コネクレーンズ(Konecranes) :2026年7月9日
コネクレーンズは、世界有数のアルミニウム製錬会社であるアルミニウム・バーレーン(Aluminium Bahrain B.S.C.:Alba)から、バーレーンの製錬所に設置されている補助クレーン5基の近代化工事を受注した。受注は2026年1月に計上され、機器の納入は2026年末、据付工事は2027年初頭に開始する予定である。

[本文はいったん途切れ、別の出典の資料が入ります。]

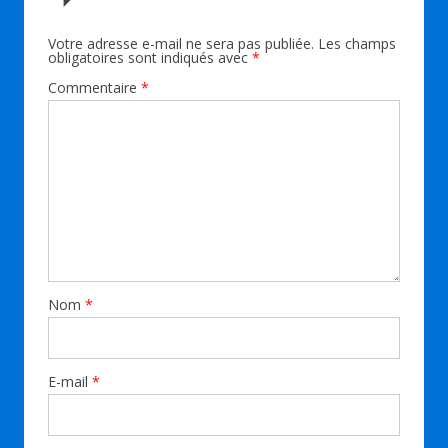
Votre adresse e-mail ne sera pas publiée.
Les champs
obligatoires sont indiqués avec
*
Commentaire
*
Nom
*
E-mail
*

今回の近代化は、溶融アルミニウムを製品へ加工する鋳造工場(Casthouse)および金型工場(Mould Shop)における安全かつ安定した操業を支えることが目的。これらの工程では生産の中断を避けることが重要であり、補助クレーン5基は日常の生産活動や材料搬送を担う重要設備となっている。
更新内容は、5基の補助クレーンの巻上装置(ホイスト)とトロリーシステムを重荷重仕様へ改造するもので、設備の信頼性向上と安全で連続的な生産体制の確保を図る。

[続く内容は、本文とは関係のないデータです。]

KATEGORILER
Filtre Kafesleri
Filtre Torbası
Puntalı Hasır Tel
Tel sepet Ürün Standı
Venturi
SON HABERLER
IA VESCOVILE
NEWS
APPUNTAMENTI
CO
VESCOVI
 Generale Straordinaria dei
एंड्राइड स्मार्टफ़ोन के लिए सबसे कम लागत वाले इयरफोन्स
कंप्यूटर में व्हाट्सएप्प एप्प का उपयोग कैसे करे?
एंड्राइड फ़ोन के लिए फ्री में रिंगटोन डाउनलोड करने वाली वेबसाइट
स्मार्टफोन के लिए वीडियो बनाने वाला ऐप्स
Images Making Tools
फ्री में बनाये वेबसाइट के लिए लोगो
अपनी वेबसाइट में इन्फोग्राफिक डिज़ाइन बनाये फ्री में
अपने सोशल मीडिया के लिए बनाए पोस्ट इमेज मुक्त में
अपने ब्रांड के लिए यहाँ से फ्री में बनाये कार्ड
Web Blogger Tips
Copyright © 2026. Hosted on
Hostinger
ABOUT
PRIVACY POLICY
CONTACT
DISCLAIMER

コネクレーンズは、M8作業区分(Duty Class)に対応した新型の重荷重用トロリーユニットと電装システムを供給する。新構成では電動ドラムブレーキを追加搭載し、安全性をさらに高めるとともに、高頻度の巻き上げ作業や連続運転が求められる用途に対応する。
コネクレーンズのインダストリアルサービス部門営業マネージャー、イムティアズ・イスマイル(Imtiaz Ismail)氏は、「これらの補助クレーンはAlbaの生産工程を支える重要設備である。重荷重仕様への更新により、設備の信頼性向上と安全で継続的な操業に貢献できる」とコメントした。

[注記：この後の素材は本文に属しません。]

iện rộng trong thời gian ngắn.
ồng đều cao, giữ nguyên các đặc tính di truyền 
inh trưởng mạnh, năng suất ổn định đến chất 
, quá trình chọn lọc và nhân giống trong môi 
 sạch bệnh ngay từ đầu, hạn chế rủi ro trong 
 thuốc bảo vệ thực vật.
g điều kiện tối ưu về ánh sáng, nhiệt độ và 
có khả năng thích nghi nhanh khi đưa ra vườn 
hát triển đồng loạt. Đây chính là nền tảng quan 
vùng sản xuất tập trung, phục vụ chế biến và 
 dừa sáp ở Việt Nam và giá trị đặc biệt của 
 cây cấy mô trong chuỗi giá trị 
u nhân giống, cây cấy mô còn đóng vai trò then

Albaはコネクレーンズの長年の顧客であり、同製錬所では複数の生産エリアに同社の搬送設備が導入されている。今回の近代化プロジェクトは、両社の継続的な協力関係をさらに強化する案件となる。
コネクレーンズ(Konecranes) はフィンランドに本社を置くマテリアルハンドリング機器の大手メーカー。50カ国以上で約1万6,500人を擁し、クレーンや搬送設備、保守サービスを幅広い産業分野へ提供している。2025年のグループ売上高は42億ユーロ。ナスダック・ヘルシンキ(Nasdaq Helsinki)に「KCR」の銘柄コードで上場している。